Now the market has practically extended beyond the service lane to the middle of the highway. Worst still, many portions of the road are ridden with potholes.

Thus often times, motorists and pedestrians are sandwiched between these potholes and trucks with tilting unlatched containers. Even the policemen who are supposed to maintain order have become part of the crisis in the area.

Instead of dutifully engaging in policing of this area, they are pre-occupied with allocating, for a fee, parking spaces to motorists who come to the market thereby turning a large swath of the expressway into a garage or a junkyard of disused vehicles.

Outraged at the chaos in the market, the Lagos State government has on some occasions attempted to restore order by adopting measures ranging from shutting down the market to compelling the traders to clean it up and attempting to ease the traffic with security personnel. But such redemptive measures have often failed.

Thus the mistake of allowing a market like that to grow in the centre of the city keeps on haunting all Lagosians. The planners of Lagos may have failed to anticipate that the population of the city would keep on growing at the rate it has and the result is that facilities supposedly located in the outskirts have been over-taken by the city. But the lawlessness of the citizens is a major factor that must be checked.

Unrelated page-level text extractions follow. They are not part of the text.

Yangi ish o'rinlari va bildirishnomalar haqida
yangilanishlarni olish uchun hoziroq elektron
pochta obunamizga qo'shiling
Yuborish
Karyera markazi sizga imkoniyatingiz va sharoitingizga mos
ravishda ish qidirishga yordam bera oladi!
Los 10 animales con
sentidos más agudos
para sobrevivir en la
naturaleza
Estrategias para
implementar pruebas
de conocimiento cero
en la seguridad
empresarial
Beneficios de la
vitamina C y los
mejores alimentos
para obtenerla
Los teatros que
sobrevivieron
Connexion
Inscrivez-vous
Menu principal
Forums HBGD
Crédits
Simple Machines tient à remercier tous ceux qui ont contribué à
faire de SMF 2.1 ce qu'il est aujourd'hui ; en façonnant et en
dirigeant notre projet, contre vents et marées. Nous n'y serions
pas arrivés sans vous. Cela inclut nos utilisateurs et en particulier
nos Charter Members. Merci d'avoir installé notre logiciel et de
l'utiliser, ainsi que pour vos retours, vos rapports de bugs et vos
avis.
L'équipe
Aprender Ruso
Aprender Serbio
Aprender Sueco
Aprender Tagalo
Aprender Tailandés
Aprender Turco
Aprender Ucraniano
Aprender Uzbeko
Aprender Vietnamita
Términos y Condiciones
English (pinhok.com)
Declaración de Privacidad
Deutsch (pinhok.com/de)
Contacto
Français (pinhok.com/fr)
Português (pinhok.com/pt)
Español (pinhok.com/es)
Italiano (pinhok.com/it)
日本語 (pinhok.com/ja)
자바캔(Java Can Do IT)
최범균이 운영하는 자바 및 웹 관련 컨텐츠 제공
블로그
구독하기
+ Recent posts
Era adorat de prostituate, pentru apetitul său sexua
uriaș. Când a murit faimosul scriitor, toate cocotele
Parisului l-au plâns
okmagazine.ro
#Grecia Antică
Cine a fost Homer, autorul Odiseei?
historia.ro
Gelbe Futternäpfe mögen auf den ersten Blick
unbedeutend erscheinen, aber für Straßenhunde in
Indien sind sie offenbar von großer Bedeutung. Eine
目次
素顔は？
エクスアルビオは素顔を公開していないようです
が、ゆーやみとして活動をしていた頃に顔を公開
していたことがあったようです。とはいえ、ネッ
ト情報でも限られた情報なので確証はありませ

To bring sanity to the Ladipo Market, there are some short-term measures that the state government must put in place. These should include the immediate deployment of the appropriate security authorities in the market to maintain law and order. All the abandoned trucks and wares that obstruct traffic must be removed and the traders confined to the premises of market.

The government should also repair problem of the road that are now hardly motorable. But in the long run, the government must go back to the state’s master plan and accept the fact that a market like Ladipo must not continue to be where it is now.

The government must take the market to a place far from the heart of the city where its business would not be an obstacle or a nuisance to other road users.

Should the government chose to retain the market at Ladipo, then it must be rebuilt. This would involve not only demolishing the market itself, but many other building around it, in order to give it enough space.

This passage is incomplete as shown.